=== SUPPLIED RECORDS ===

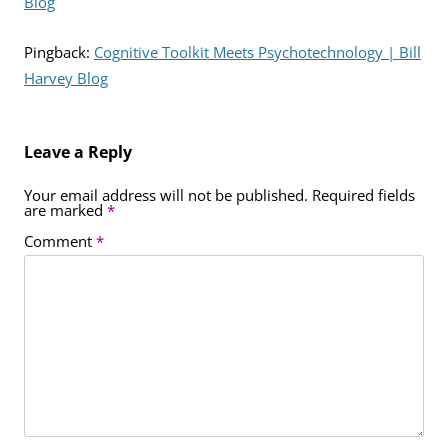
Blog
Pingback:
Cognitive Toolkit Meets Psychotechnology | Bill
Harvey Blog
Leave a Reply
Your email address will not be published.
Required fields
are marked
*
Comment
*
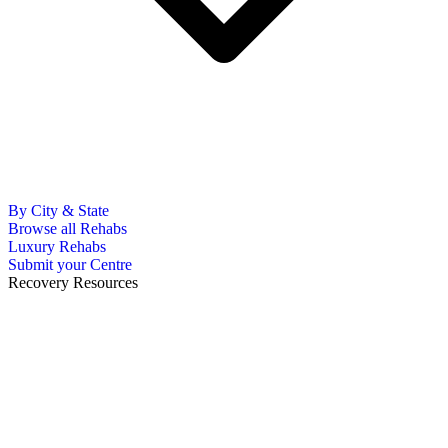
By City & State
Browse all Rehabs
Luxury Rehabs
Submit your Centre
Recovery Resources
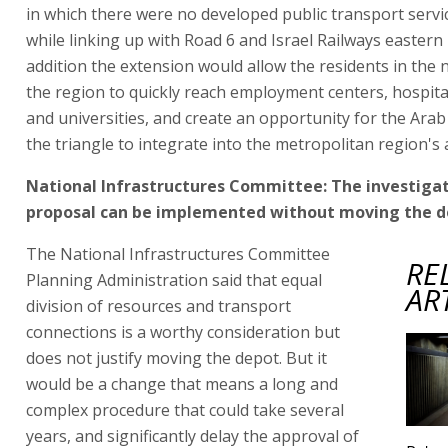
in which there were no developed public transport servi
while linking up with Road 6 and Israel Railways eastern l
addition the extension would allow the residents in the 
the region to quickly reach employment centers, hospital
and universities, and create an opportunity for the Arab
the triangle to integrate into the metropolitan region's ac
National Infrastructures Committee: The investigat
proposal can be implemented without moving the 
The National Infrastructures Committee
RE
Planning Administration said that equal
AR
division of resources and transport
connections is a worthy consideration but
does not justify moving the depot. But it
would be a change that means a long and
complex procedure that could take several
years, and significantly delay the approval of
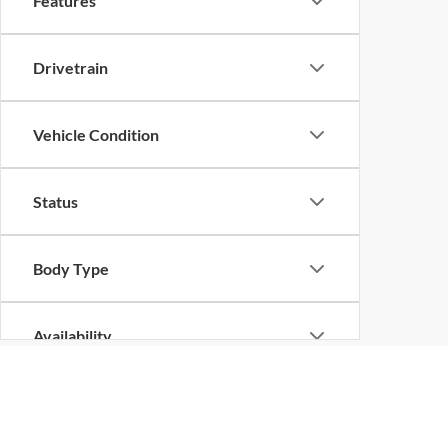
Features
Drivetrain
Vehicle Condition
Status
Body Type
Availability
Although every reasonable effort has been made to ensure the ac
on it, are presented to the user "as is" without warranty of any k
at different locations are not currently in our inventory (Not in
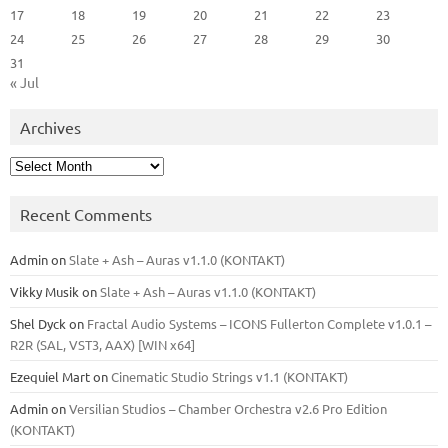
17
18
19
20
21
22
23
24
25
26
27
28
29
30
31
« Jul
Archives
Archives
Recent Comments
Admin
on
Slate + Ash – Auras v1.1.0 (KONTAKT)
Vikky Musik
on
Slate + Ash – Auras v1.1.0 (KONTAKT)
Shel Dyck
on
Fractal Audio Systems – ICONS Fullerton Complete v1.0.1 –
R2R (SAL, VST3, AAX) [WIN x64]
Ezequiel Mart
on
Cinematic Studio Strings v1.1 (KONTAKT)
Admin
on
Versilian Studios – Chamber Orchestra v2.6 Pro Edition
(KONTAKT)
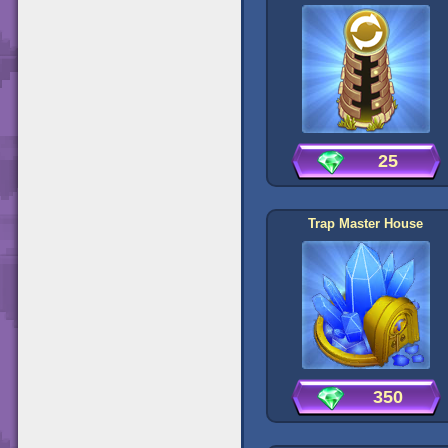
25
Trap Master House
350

===

◆ **WORK TASK**
This exercise asks for an exact copy of the lines from the first one in the data through the line that contains "the region to", pictures excluded.

◆ **OUTPUT OF THE TASK**
Blog
Pingback:
Cognitive Toolkit Meets Psychotechnology | Bill
Harvey Blog
Leave a Reply
Your email address will not be published.
Required fields
are marked
*
Comment
*
By City & State
Browse all Rehabs
Luxury Rehabs
Submit your Centre
Recovery Resources
in which there were no developed public transport servi
while linking up with Road 6 and Israel Railways eastern l
addition the extension would allow the residents in the 
the region to quickly reach employment centers, hospital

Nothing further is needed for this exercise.